Ask many Americans who’ve heard of him how they feel about Venezuela’s President Hugo Chavez, and they will describe him as a dictator, a communist, a selfish moron, evil, etc.
They often do this on the basis of the most superficial evidence from the evening news.
Once again, the American government and media have been successful at selling propaganda that is incorrect, and yet Americans still fall for it.
A grossly distorted image of Hugo Chavez has been accepted by Americans who choose to believe the lies the national media and government have to say instead of challenging the standard perception and critically analyzing what Venezuela’s President actually stands for.
First of all, one has to remember the history of Latin America and the circumstances in which a leader like Hugo Chavez emerged.
Venezuela and other countries in the region have said enough to American imperialism, free markets that benefit developed countries, the constantly growing gap between the rich and the poor, and bad economic conditions caused in part by Washington Consensus policies.
These countries are tired of inequality, poverty, disease, exploitation, torture, and repression, and have decided stand up for their people: not the elite, but the average citizen.

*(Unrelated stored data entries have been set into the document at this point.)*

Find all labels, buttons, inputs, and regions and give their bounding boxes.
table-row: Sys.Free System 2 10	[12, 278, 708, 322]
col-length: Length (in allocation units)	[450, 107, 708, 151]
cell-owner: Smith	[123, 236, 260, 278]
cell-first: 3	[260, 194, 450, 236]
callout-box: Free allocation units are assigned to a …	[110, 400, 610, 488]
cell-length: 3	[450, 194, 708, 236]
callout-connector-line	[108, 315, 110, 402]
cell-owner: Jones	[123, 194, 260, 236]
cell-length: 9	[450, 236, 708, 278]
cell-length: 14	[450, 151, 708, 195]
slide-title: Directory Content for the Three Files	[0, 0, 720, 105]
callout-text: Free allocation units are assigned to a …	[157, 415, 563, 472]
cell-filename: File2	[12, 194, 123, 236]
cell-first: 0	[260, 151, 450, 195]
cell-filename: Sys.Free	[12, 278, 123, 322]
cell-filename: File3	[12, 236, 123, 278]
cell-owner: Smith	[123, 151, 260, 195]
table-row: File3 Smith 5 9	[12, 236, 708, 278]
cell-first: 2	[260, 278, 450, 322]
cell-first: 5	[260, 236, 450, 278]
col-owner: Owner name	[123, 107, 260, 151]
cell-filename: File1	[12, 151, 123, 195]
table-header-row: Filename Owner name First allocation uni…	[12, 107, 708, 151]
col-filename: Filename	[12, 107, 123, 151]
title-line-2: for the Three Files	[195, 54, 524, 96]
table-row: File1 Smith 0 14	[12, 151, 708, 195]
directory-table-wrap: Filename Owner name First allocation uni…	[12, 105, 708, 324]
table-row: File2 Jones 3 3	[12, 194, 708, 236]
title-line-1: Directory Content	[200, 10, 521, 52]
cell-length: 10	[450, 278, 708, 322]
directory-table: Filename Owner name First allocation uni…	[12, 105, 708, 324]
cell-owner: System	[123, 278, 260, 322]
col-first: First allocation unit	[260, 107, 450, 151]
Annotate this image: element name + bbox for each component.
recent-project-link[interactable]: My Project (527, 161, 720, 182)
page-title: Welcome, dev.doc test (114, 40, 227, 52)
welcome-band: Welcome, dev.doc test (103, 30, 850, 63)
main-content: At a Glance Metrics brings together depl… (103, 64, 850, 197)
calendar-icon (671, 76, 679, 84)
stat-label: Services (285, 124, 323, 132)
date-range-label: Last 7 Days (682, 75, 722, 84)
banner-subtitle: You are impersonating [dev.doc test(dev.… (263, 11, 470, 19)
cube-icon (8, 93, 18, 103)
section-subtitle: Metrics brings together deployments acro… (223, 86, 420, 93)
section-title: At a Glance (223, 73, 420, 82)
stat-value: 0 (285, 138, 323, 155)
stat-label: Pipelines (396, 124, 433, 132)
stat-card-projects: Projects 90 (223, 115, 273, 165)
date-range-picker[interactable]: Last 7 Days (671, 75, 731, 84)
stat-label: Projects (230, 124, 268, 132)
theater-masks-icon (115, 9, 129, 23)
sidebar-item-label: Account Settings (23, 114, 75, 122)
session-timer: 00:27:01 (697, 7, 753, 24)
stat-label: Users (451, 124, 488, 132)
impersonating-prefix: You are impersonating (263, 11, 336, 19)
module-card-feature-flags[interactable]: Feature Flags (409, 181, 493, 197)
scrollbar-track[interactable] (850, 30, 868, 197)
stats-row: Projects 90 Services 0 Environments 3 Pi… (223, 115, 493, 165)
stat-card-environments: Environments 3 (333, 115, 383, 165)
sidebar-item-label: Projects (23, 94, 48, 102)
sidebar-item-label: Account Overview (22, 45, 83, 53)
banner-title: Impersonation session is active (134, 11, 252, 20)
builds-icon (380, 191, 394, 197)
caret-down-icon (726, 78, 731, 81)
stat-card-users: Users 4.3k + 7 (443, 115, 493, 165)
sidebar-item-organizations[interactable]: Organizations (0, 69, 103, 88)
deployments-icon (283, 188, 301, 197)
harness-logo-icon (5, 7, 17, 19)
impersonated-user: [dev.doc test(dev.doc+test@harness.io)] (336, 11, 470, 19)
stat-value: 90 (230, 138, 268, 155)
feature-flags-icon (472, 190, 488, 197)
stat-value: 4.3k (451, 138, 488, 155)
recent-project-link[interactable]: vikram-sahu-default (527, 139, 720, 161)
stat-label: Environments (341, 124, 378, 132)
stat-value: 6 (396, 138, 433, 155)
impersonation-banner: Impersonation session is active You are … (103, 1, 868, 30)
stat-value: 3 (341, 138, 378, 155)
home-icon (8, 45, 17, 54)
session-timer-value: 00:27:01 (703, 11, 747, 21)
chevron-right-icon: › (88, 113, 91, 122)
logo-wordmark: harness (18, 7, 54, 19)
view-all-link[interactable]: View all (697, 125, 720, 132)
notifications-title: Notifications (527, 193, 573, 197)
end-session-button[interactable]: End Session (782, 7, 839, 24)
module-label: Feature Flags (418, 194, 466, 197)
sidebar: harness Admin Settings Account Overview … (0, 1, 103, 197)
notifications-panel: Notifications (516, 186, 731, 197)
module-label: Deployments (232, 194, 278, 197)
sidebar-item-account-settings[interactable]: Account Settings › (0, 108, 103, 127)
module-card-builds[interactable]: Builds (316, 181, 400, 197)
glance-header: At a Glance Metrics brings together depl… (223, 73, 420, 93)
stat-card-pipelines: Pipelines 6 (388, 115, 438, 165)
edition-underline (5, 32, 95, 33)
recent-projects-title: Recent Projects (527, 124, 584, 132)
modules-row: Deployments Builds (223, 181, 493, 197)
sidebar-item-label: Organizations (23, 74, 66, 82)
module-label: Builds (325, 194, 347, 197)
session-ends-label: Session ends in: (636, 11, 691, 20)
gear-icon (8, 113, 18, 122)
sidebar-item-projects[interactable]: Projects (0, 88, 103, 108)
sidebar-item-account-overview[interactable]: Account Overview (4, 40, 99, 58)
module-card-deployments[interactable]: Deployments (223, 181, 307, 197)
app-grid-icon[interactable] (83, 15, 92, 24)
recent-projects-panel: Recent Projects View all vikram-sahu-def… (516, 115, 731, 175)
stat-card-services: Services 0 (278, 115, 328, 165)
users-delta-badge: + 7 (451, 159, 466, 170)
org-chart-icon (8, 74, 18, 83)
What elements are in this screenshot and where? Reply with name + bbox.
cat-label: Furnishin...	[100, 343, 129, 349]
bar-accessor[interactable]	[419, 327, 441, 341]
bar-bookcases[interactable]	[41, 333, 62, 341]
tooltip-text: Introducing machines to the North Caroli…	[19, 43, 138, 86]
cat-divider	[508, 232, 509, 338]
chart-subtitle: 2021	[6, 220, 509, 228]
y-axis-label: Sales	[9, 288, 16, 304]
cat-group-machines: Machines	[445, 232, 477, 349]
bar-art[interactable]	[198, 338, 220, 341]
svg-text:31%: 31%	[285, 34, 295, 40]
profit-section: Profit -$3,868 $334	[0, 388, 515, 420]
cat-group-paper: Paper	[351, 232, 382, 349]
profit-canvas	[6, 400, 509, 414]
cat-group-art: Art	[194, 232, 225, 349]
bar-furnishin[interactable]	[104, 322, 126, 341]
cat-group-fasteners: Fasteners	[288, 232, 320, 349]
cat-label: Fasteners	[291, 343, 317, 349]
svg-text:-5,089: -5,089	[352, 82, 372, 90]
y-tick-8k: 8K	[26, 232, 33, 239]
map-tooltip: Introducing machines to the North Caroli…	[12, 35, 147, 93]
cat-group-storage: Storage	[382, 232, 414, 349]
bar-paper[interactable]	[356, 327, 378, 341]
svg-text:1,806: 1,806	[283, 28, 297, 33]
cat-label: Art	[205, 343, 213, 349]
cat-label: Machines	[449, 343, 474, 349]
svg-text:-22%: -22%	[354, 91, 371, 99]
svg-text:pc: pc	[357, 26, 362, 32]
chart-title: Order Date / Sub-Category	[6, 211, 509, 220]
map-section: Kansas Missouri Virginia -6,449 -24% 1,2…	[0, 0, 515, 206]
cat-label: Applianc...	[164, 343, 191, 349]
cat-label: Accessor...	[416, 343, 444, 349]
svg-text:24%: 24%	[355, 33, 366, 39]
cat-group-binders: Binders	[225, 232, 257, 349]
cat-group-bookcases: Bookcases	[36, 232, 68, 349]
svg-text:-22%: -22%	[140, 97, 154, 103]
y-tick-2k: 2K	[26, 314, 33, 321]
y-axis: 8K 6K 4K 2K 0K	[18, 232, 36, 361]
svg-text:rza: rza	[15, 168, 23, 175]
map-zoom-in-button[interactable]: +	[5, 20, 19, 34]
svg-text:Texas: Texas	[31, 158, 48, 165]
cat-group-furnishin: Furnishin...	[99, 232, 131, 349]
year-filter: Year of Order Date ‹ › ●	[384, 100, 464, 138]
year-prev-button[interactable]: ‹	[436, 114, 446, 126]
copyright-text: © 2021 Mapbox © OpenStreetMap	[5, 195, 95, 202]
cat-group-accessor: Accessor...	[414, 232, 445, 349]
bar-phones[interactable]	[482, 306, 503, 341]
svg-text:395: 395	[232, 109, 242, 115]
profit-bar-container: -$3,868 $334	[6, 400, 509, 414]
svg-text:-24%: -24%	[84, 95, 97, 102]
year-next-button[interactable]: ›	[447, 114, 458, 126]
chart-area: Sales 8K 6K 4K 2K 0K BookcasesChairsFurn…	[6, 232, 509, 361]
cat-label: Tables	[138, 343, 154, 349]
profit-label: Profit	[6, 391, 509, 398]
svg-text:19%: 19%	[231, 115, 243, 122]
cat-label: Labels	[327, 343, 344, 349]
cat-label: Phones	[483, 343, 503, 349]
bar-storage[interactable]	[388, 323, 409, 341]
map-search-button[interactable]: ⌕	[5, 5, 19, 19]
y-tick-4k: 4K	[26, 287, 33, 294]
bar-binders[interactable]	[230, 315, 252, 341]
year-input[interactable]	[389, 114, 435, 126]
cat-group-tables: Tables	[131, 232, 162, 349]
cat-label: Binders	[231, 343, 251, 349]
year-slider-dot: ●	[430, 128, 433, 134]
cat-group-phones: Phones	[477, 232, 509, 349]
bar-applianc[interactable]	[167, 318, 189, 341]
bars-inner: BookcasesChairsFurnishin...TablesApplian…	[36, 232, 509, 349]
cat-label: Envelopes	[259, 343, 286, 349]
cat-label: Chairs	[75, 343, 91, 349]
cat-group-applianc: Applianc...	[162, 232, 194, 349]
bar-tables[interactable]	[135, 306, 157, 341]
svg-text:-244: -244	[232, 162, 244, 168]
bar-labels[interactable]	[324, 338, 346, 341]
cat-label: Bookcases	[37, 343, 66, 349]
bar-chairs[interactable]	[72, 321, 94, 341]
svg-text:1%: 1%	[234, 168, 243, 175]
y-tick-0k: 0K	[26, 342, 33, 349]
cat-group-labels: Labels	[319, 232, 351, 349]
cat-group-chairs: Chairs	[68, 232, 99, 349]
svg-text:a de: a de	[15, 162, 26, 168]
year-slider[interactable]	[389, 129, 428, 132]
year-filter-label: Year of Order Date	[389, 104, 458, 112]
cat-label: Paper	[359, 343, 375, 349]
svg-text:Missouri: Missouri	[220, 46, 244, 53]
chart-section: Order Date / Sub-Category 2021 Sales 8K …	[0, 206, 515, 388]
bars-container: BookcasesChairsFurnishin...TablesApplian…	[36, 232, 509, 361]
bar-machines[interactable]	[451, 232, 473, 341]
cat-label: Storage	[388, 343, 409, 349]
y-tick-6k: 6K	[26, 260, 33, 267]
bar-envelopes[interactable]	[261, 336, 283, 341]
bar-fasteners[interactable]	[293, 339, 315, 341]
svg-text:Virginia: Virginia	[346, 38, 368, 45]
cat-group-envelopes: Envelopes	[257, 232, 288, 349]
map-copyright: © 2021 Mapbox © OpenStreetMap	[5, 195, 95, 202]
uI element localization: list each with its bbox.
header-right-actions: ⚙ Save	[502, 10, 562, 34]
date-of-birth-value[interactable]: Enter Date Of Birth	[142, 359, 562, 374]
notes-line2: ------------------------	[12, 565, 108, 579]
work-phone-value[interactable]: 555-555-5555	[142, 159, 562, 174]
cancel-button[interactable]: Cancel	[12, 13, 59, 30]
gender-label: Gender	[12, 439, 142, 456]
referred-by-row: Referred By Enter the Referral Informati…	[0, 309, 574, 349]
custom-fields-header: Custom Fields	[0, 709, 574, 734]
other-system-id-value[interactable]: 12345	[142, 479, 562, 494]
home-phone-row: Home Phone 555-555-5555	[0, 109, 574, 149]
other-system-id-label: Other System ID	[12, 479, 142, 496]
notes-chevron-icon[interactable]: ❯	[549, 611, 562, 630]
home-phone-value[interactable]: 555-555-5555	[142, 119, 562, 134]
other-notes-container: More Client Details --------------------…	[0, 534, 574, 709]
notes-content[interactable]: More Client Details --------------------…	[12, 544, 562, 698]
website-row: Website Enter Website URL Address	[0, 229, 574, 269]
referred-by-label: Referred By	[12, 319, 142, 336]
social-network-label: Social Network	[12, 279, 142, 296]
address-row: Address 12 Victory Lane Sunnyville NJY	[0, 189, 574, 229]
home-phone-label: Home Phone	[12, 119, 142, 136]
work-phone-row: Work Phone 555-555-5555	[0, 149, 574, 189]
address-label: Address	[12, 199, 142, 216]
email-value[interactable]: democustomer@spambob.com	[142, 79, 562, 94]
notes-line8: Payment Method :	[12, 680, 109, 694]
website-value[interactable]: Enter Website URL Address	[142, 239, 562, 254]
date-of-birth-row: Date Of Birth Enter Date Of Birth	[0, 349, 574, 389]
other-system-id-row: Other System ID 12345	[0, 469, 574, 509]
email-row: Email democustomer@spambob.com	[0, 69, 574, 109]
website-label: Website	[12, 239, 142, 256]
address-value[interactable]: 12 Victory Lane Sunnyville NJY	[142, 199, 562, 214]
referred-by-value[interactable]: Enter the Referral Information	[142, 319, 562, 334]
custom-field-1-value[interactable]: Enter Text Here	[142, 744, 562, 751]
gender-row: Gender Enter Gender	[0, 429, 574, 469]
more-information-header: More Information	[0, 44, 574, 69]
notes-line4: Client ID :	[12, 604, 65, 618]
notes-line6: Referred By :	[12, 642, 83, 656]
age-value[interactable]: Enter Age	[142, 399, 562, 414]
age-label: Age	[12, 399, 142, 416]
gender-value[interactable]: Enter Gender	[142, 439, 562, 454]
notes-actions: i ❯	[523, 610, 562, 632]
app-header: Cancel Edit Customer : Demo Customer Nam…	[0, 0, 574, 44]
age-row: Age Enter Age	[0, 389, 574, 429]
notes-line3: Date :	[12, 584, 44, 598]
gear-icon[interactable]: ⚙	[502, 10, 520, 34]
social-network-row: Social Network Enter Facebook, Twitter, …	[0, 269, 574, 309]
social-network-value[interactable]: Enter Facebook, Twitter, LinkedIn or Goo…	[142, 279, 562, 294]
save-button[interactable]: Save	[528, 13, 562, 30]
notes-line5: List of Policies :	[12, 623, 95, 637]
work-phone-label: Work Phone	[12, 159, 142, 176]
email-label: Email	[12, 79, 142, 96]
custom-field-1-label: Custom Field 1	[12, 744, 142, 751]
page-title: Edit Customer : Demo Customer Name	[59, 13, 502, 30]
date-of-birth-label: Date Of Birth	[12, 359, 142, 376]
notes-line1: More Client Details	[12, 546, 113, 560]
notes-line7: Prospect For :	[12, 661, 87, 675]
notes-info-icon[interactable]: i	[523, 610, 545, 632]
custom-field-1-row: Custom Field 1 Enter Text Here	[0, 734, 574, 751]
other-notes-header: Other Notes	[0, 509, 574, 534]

Chavez’s reforms have been highly criticized by the American government as well as by elites in Latin America, whose power and wealth are threatened by a leader that wants prosperity for the people at the bottom; that is, the vast majority of the population.
On scrutiny, Chavez’s political and social movement, known as the Bolivarian Revolution, was particularly designed to benefit Venezuela’s poor, which according to statistics from the International Fund for Agricultural Development (IFAD), constitute 70% of the country’s population.
Based on information gathered from Venezuela’s official government website, there are currently 19 social programs known as “missions” that have been implemented to improve social and economic conditions.
Because of limited space, I will not describe all of them, but it will be worthwhile to mention some of them. This is the untold story that you will not find reflected in mainstream media in the United States.
“Mision Arbol” (“Tree Mission”) is a government-sponsored program that promotes sustainable development, water and biodiversity conservation, and “conservationalist ethical values” for the population, especially children. Encouraging environmental awareness is the main focus of this program.
It is interesting that a rich oil country like Venezuela would have such a strong emphasis on the environment, especially in the midst of such confusion and discord about ecological initatives in more developed countries.
Another one of Venezuela’s missions is called “Mision Madres del Barrio” (“Neighborhood Mothers’ Mission”), and its purpose is to help women and their families who live in extreme poverty to get involved in productive activities, and also assist with education, health services, and food.
“Mision Guaicaipuro” (“Guaicaipuro Mission”) was established to restore the rights of the indigenous peoples of Venezuela and assure social rights such as education, health, water, and shelter. One of the program’s main focuses is to help indigenous populations develop in a sustainable way while respecting their differences and ways of achieving development.
“Mision Sucre” (“Sucre Mission”) was established to assure that every Venezuelan citizen, regardless of his or her region and locality, has access to free higher education.
Last but not least, “Mision Barrio Adentro” (“Inside the Neighborhood Mission”) is a social program that provides public healthcare, especially in the poorest neighborhoods and localities. This program promotes better quality of life and easy access to free healthcare.
The five programs I just described are just part of Chavez’s “Bolivarian Revolution.” What President Chavez is doing in Venezuela is redistributing an economic pie that has long been enjoyed by only the few at the top.
Their understanding of this threat, and strident opposition to it, is one of the benchmarks of success for Chavez’s plan of economic development for the majority in his country.
Criticism of Chavez’s revolution is inevitable. No American or European corporation wants to see social economics in any country they profit from, and as power holders they have a big influence in government and media outlets.
You be the judge. Take a look at the programs yourself. Remember the popular support the President of Venezuela has and reach your own conclusions as to what Hugo Chavez really stands for.